Page images and extracted text
------------------------------------------------------------
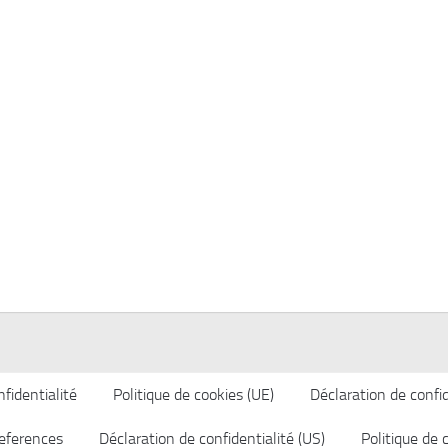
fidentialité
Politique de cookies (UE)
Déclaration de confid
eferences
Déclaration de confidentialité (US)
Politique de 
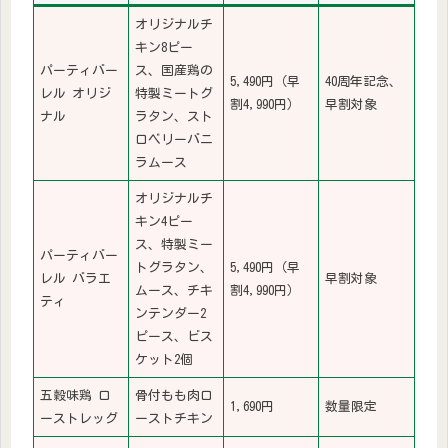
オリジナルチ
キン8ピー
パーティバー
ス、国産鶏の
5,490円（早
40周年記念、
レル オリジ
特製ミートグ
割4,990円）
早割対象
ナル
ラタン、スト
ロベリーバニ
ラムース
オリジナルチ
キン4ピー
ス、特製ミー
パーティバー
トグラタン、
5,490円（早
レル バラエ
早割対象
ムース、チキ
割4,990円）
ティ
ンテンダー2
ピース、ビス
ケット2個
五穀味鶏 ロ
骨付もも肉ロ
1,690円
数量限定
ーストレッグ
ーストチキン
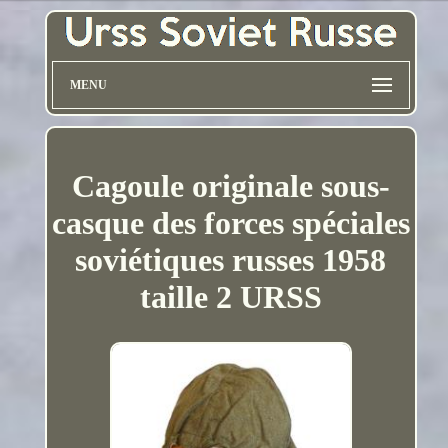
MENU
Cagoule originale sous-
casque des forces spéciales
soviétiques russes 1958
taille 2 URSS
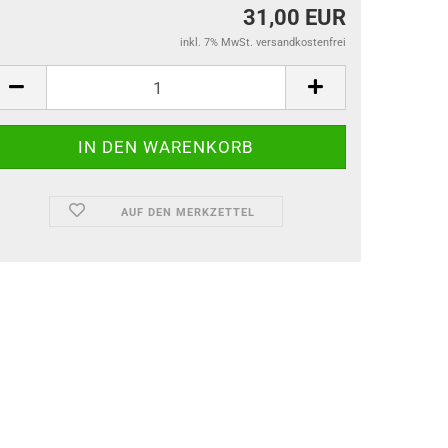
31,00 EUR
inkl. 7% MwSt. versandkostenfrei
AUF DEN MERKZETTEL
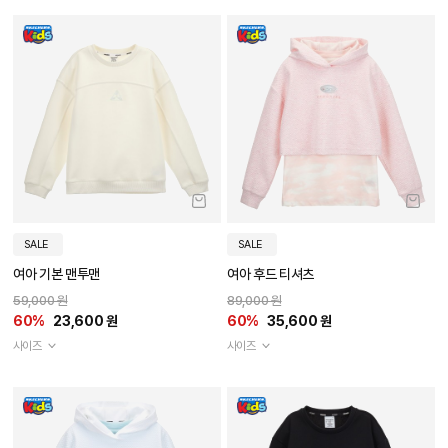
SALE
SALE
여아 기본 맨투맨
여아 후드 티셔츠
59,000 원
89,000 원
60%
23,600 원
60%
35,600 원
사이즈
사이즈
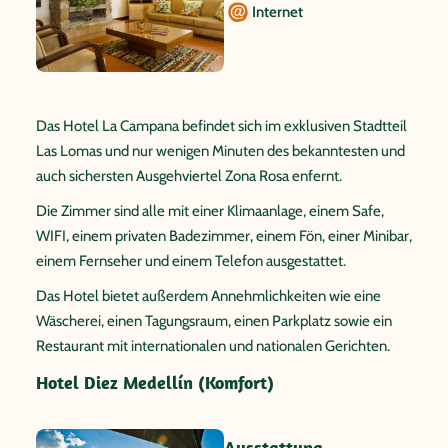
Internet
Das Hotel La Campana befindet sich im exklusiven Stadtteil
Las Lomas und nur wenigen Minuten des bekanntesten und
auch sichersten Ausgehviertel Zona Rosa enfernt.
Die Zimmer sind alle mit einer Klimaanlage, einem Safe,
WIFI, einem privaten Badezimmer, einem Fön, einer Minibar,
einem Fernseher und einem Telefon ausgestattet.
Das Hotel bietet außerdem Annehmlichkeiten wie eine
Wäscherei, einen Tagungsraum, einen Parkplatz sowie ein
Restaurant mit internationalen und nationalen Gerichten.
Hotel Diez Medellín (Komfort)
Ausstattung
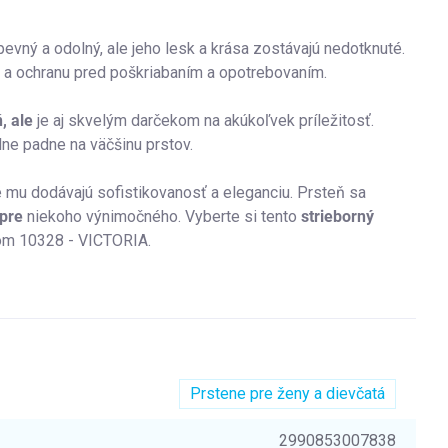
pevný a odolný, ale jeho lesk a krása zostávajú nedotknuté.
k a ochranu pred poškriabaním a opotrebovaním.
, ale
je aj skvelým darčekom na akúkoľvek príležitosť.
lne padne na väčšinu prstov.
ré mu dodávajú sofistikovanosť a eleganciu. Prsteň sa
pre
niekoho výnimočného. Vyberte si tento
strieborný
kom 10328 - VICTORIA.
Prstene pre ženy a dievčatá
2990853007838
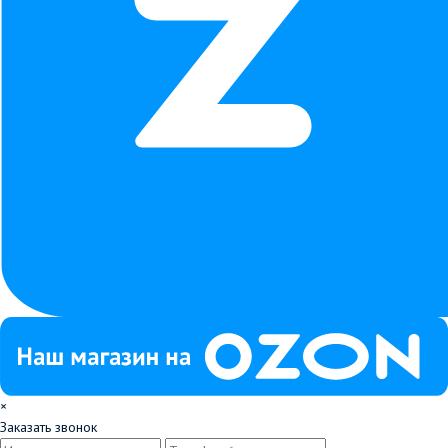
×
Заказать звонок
------------------------------------------------------------
WHAT IS BEING ASKED: Which lines above include the string "einem"? Show them.

EXERCISE SOLUTION:
Die Zimmer sind alle mit einer Klimaanlage, einem Safe,
WIFI, einem privaten Badezimmer, einem Fön, einer Minibar,
einem Fernseher und einem Telefon ausgestattet.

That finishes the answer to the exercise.